REQUIREMENT: Look for the line that has "parsemant la visite" in the material below; please repeat it and every line after it, exactly, up to and including the line that has "получит за переименование", and nothing else.

STUDY MATERIAL:
━━━━━━━━━━

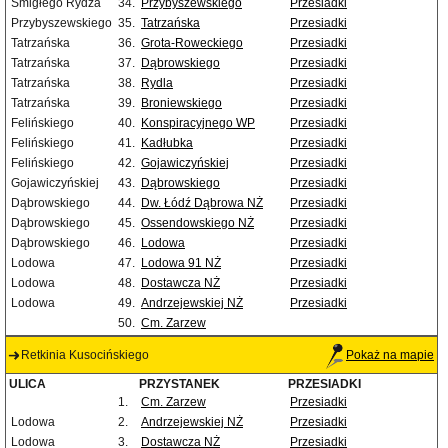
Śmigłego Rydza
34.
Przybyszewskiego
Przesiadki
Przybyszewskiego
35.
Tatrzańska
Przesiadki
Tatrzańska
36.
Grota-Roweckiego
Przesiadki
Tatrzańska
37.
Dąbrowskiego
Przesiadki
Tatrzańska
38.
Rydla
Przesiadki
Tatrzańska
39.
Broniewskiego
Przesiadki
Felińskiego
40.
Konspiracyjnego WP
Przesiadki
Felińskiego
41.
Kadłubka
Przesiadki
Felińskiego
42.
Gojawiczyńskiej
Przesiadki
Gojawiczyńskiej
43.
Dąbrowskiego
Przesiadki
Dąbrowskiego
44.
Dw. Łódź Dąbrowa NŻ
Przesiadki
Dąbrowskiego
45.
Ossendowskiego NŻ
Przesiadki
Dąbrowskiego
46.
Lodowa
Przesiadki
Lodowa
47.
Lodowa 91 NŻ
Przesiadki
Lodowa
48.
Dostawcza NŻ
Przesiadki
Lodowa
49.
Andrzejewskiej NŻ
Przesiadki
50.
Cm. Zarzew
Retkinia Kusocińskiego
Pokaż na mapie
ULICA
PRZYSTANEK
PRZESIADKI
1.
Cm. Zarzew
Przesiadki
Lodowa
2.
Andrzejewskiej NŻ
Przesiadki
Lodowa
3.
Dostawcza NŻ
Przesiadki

━━━━━━━━━━

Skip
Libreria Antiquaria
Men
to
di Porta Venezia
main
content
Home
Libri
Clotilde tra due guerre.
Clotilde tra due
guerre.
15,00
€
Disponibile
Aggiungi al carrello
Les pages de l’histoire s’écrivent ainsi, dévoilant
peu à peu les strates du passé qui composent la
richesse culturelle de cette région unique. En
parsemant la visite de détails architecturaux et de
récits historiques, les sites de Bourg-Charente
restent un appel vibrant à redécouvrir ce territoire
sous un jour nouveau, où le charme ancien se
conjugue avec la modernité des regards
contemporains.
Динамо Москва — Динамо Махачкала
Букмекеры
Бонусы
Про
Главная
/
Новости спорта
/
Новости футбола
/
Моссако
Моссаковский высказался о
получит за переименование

━━━━━━━━━━

TASK OUTPUT:
parsemant la visite de détails architecturaux et de
récits historiques, les sites de Bourg-Charente
restent un appel vibrant à redécouvrir ce territoire
sous un jour nouveau, où le charme ancien se
conjugue avec la modernité des regards
contemporains.
Динамо Москва — Динамо Махачкала
Букмекеры
Бонусы
Про
Главная
/
Новости спорта
/
Новости футбола
/
Моссако
Моссаковский высказался о
получит за переименование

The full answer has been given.